Film historian Glenn Mitchell asserts that the original idea for the picture may have been supplied by Babe Hardy, who had overheard his laundress telling a similar story as gossip. However, William K. Everson asserts that the plot line wasn’t an original concept of the Roach team. Everson claims that a Mack Sennett comedy, Ambrose’s First Falsehood, released in 1914, starring Mack Swain and featuring Edgar Kennedy and Charles Parrott (aka Charley Chase), has an uncannily similar storyline and likely served as the source of the material.  Swain leaves his devoted wife, informing her that he is catching a train to San Fransisco. In reality, his intended destination is Kennedy’s bar, along with his friend Charles Parrott for company. Later his wife reads a newspaper report that the San Fransisco train she believed her husband to be on had crashed, killing all the passengers.
If Kennedy and Parrott’s connections weren’t proof enough that the story idea could have been generated at the Sennett studio, the film’s director was none other than F. Richard Jones. Jones left Sennett in 1921 to become the production supervisor at the Hal Roach Studios. He worked very closely with Stan Laurel and greatly influenced him, coaching Stan on the art of film direction. Jones’s story ideas may still have been echoing around the Lot of Fun long after his departure in 1927.

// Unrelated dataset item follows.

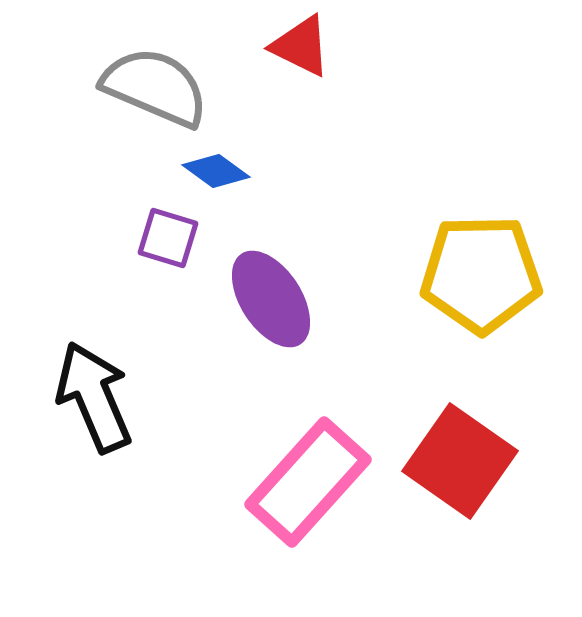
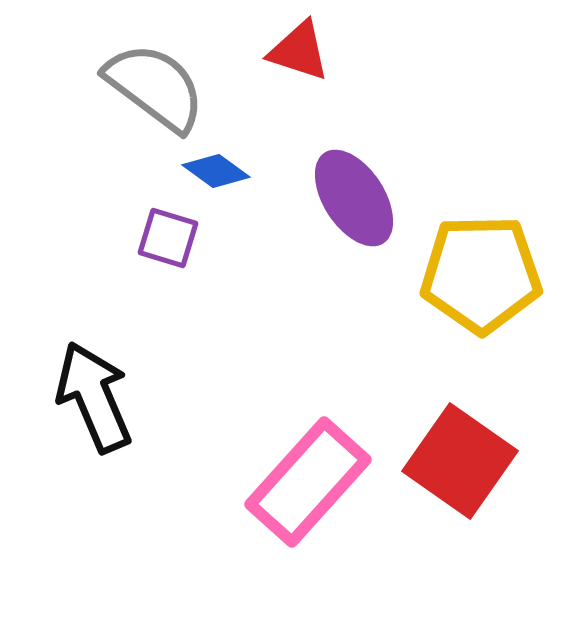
red triangle: moved 2 px left, 5 px down; rotated 8 degrees counterclockwise
gray semicircle: rotated 14 degrees clockwise
purple ellipse: moved 83 px right, 101 px up
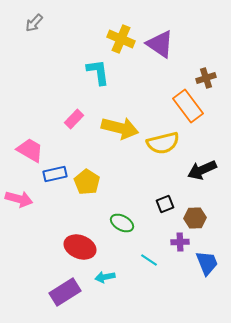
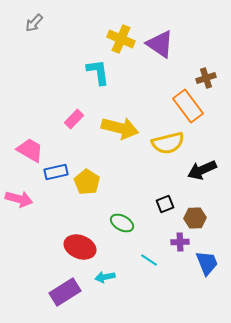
yellow semicircle: moved 5 px right
blue rectangle: moved 1 px right, 2 px up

In We Faw Down, we find Stan and Ollie desperate to escape their incredibly stern wives, played by Bess Flowers and Vivien Oakland. This was Flowers’ first and arguably most notable appearance with the boys; although she does turn up in several later films, but blink, and you’ll miss her. The prize for sternest wife in this picture easily goes to Mrs Hardy, played by Vivien Oakland. Oakland first joined the boys on screen playing Stan’s wife, Mrs Ricketts, in 1927’s Love ‘Em and Weep. Although she is remembered more for later roles in films such as Scram and Way Out West, she cuts a formidable and frightening figure here, and her frosty glares at Ollie are enough to freeze water.
The boys are scheming a way out of the house for an afternoon of poker at their men’s club. There are some wonderfully contrasting facial expressions in the first few shots, from the unamused and suspecting wives in one room and the plotting husbands in another.

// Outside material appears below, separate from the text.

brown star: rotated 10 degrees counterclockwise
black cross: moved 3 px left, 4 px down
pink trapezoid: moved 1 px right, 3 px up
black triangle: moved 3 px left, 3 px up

After pretending they’ve received a telephone call from “their boss”, a gag that would reappear in Their First Mistake, they inform their wives that they’ve been requested to attend a work meeting at the Orpheum Theatre. Stan and Babe nervously excuse themselves, engaging in a quick hat mix-up to the background score of “Where Did You Get That Hat?” They make their way out of the door, hilariously tripping over a small box hedge as they go. Never have two men looked more suspicious!

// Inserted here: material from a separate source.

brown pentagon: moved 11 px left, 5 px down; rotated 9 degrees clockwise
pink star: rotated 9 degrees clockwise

In town, the boys become innocently yet swiftly embroiled with a couple of women, played by Vera White and Kay Deslys. Deslys plays the girlfriend of ‘One-Round Kelly’, a boxer with a face that could stop a clock. Her hat blows off her head and lands under a parked car, just as our heroes walk past. Being the gentlemen they are, Stan and Ollie attempt to retrieve the hat, falling flat on their faces in the gutter and getting soaked by a passing street sweeper. Feeling sorry for them, the girls invite them back to their place to dry their clothes.
We cut to the inside of the girls’ apartment, and Stan, Ollie and their two new associates are sitting around the table drinking. The boys are wearing dressing gowns, and everybody is getting tipsy. Kay Deslys takes a shine to Stan and starts playfully toying with him. First, she scratches his head, ruffles his hair, and then presses his nose, causing his eyebrow to rise in automatic response. Next, she prods him in the throat, which bizarrely makes his tongue shoot out. This causes Deslys much hilarity, and she now can’t stop scratching, pressing and poking, which upsets Stan more and more. Ollie encourages him, saying he should be ‘bohemian’ and “make whoopee”. Stan finally gives in and tries to enjoy himself, but his naive idea of making whoopee is to shove Deslys physically off her chair multiple times. During this sequence, Richard Currier’s sound effects track comes into its own. A sound of scratching accompanies Deslys’s assaults on Stan’s head, followed by clockwork noises whenever Stan’s nose is pressed or his eyebrows rise. Perhaps the most important, or at least noteworthy effect, however, is the added laughter. The sound of a woman and man laughing accompanies Kay Deslys’ and Ollie’s laughter. These are the first human voices ever heard in a Laurel and Hardy picture, and although they may not belong to the actors themselves, the synchronised laughter is highly effective and must have been a wonder to the 1928 audience. So effective are these sequences that it’s easy to become lost in the action and forget it is a silent picture. One can imagine the success of this scene providing much-needed assurance and inspiration to the Roach technical team and Hal Roach himself as to what could be possible with future sound synchronisation in their comedies.
Meanwhile, as the husbands are hard at play, a fatal disaster occurs, unbeknown to the boys. The Orpheum Theatre, the destination used in their cover story, burns down, and the film cuts to some beautiful footage of a vintage, horse-drawn fire engine, charging hell for leather down the street, apparently on its way to the burning theatre. This event, naturally, makes the newspaper headlines, and the newspaper makes its way into the hands of the waiting wives! Frantic, they run from the house, hoping their husbands are safe.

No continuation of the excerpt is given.